Using the records below, locate all lines containing "Саженцы" and return them.

* [Data shown]
<<<<
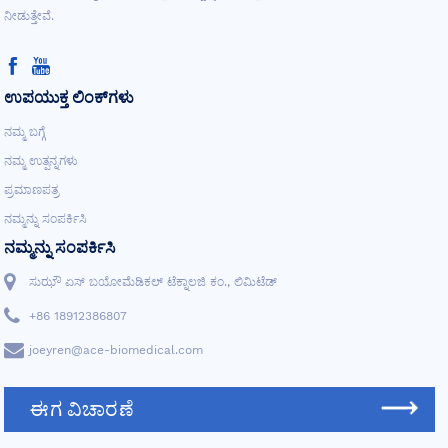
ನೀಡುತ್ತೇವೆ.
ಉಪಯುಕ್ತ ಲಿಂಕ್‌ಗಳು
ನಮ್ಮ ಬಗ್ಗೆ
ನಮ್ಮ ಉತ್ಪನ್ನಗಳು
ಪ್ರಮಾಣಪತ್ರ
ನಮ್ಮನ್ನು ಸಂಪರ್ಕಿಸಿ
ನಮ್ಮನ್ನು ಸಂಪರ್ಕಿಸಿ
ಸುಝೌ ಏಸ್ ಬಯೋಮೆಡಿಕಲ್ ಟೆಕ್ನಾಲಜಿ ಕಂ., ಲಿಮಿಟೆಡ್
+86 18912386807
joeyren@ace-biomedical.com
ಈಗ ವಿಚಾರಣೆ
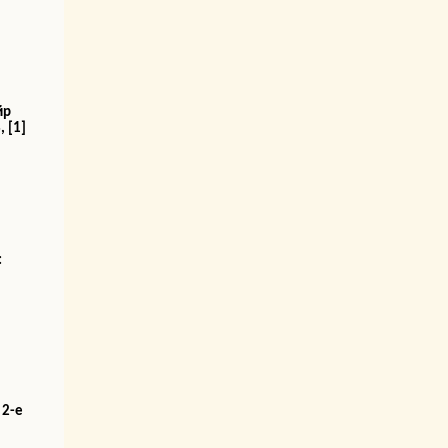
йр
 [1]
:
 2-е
>>>>
<<<<
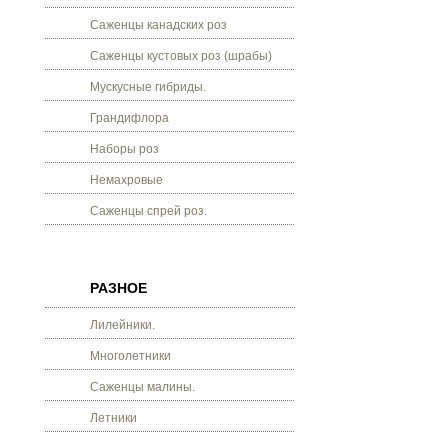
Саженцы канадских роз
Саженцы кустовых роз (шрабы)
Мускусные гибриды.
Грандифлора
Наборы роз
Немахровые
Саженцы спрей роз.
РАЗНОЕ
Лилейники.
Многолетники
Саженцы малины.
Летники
>>>>
<<<<
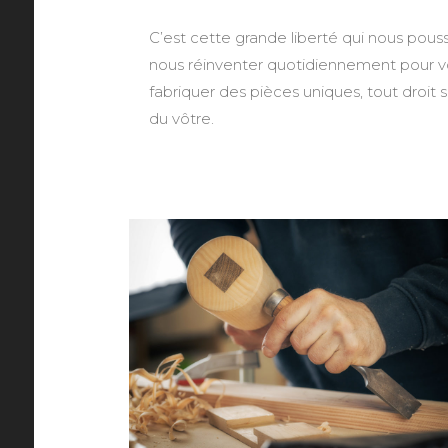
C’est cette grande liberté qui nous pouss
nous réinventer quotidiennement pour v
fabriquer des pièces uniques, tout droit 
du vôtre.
>>>>
* [Solution]
Саженцы канадских роз
Саженцы кустовых роз (шрабы)
Саженцы спрей роз.
Саженцы малины.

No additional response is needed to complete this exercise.